Continuous (HermitClaw): No human trigger needed. Every 5 seconds it runs a think cycle -- picks topics, researches, writes. Human messages are just nudges it overhears.
Delegation (Spacebot): The user-facing Channel never executes work itself. It dispatches to Branches (thinking) and Workers (execution) running as concurrent tasks. Results flow back as events.
Orchestration (OpenAI Agents SDK): The Runner manages a turn loop where agents hand off to other agents, tools can pause for human approval, and guardrails validate inputs/outputs. Run state is fully serializable -- you can persist it and resume later.

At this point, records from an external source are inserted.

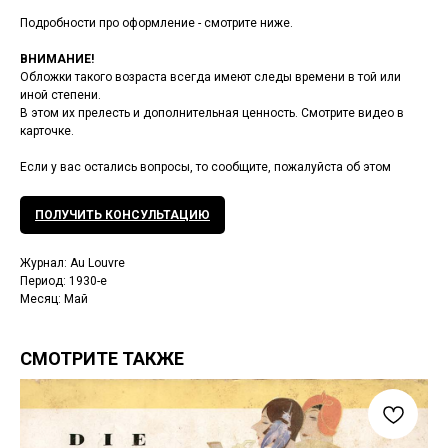
Подробности про оформление - смотрите ниже.
ВНИМАНИЕ!
Обложки такого возраста всегда имеют следы времени в той или
иной степени.
В этом их прелесть и дополнительная ценность. Смотрите видео в
карточке.
Если у вас остались вопросы, то сообщите, пожалуйста об этом
ПОЛУЧИТЬ КОНСУЛЬТАЦИЮ
Журнал: Au Louvre
Период: 1930-е
Месяц: Май
СМОТРИТЕ ТАКЖЕ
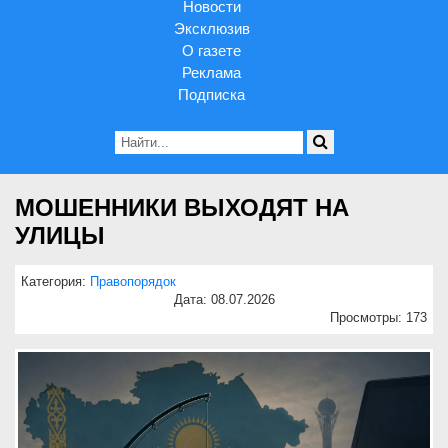
Новости
Эксклюзив
О газете
Реклама
Подписка
МОШЕННИКИ ВЫХОДЯТ НА
УЛИЦЫ
Категория:
Правопорядок
Дата: 08.07.2026
Просмотры: 173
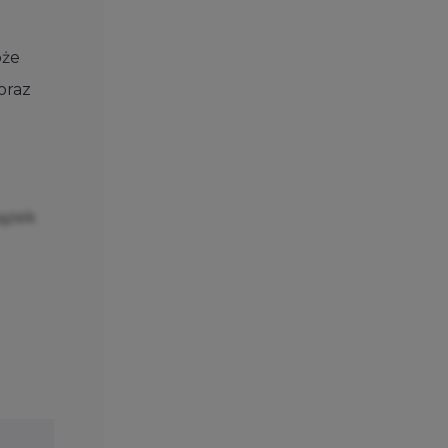
oże
oraz
iązek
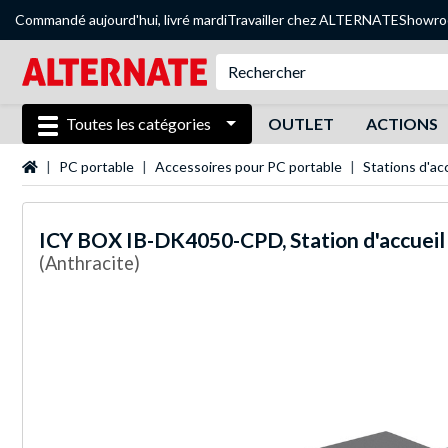
Commandé aujourd'hui, livré mardi
Travailler chez ALTERNATE
Showr
Toutes les catégories
OUTLET
ACTIONS
Page d'accueil
PC portable
Accessoires pour PC portable
Stations d'ac
ICY BOX
IB-DK4050-CPD, Station d'accueil
(Anthracite)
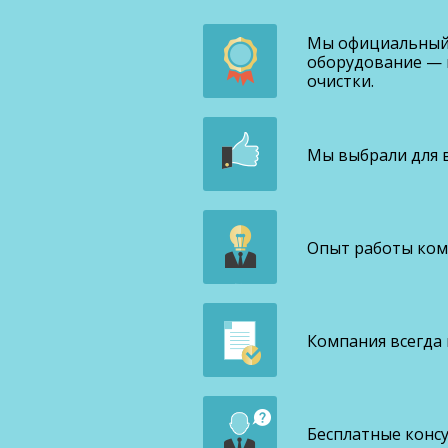
Мы официальный 
оборудование — 
очистки.
Мы выбрали для в
Опыт работы комп
Компания всегда
Бесплатные конс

Module Structure Comparison
| Framework | Source Files | Lines (est.) | Key Abstraction |
|---|---|---|---|
| OpenClaw | ~2,100 TS | ~100K+ | Channel plugins, tool registry, session lanes |
| IronClaw | ~88 RS | ~30K+ | Trait-based tools/channels, WASM sandbox |
| PicoClaw | ~125 Go | ~20K | Interface-based tools/channels, message bus |
| HermitClaw | ~14 Py | ~3K | Single Brain class, memory stream |
| Spacebot | ~88 RS | ~25K+ | Process types (Channel/Branch/Worker), memory graph |
| pi (pi.dev) | ~50 TS | ~15K+ | Operations interfaces, extension events |
| Hermes Agent | ~100+ Py | ~20K+ | AIAgent class, ToolRegistry singleton, BasePlatformAdapter |
| OpenAI Agents SDK | ~230+ Py / ~100+ TS | ~30K+ (Py) | Agent, Runner, Handoff, Guardrail, RunState |
Framework Type Spectrum
Most frameworks here are standalone applications -- you run them, you interact with them. The OpenAI Agents SDK is a library -- you import it and build agents in your own code. Hermes Agent lands somewhere in between: it's an application, but the tool registry and platform adapter patterns make it easy to extend.
Memory Systems
Memory Architecture Comparison
| Framework | Short-term | Long-term | Semantic Search | Compaction |
|---|---|---|---|---|
| OpenClaw | Session JSON transcript | Workspace files (MEMORY.md, daily notes) | Hybrid BM25 + vector (SQLite + sqlite-vec) | LLM-based summarization when context fills |
| IronClaw | In-memory session + DB persistence | Workspace filesystem in DB | Hybrid FTS + vector via RRF (PostgreSQL/pgvector) | Context summarization |
| PicoClaw | Session JSON files | File-based (MEMORY.md + daily notes) | None -- no embeddings, no vector DB | LLM summarization when >20 msgs or 75% tokens |
| HermitClaw | Last N thoughts in context | Append-only JSONL memory stream | 3-factor retrieval: recency + importance + cosine similarity | None -- memory grows unbounded |
| Spacebot | Channel conversation history | Typed memory graph (8 types) in SQLite + LanceDB | Hybrid FTS + vector + graph via RRF | Tiered: 80% background, 85% aggressive, 95% emergency |
| pi (pi.dev) | JSONL session with tree structure | AGENTS.md files (no cross-session memory) | None | LLM-based compaction with file tracking |
| Hermes Agent | Session JSON transcripts | MEMORY.md + USER.md (ยง-delimited entries) | Honcho AI cross-session memory; SQLite session search | ContextCompressor (middle turns summarized by auxiliary model) |
| OpenAI Agents SDK | Session interface (pluggable backends) | None built-in (use tools + external stores) | None built-in (file_search hosted tool available) | Server-side compaction via responses.compact API |
Memory Retrieval Approaches
Hybrid Search (RRF) -- OpenClaw, IronClaw, and Spacebot all do this. They combine full-text search (BM25/FTS) with vector similarity, then merge results via Reciprocal Rank Fusion. If something shows up in both result sets, it gets a boosted score.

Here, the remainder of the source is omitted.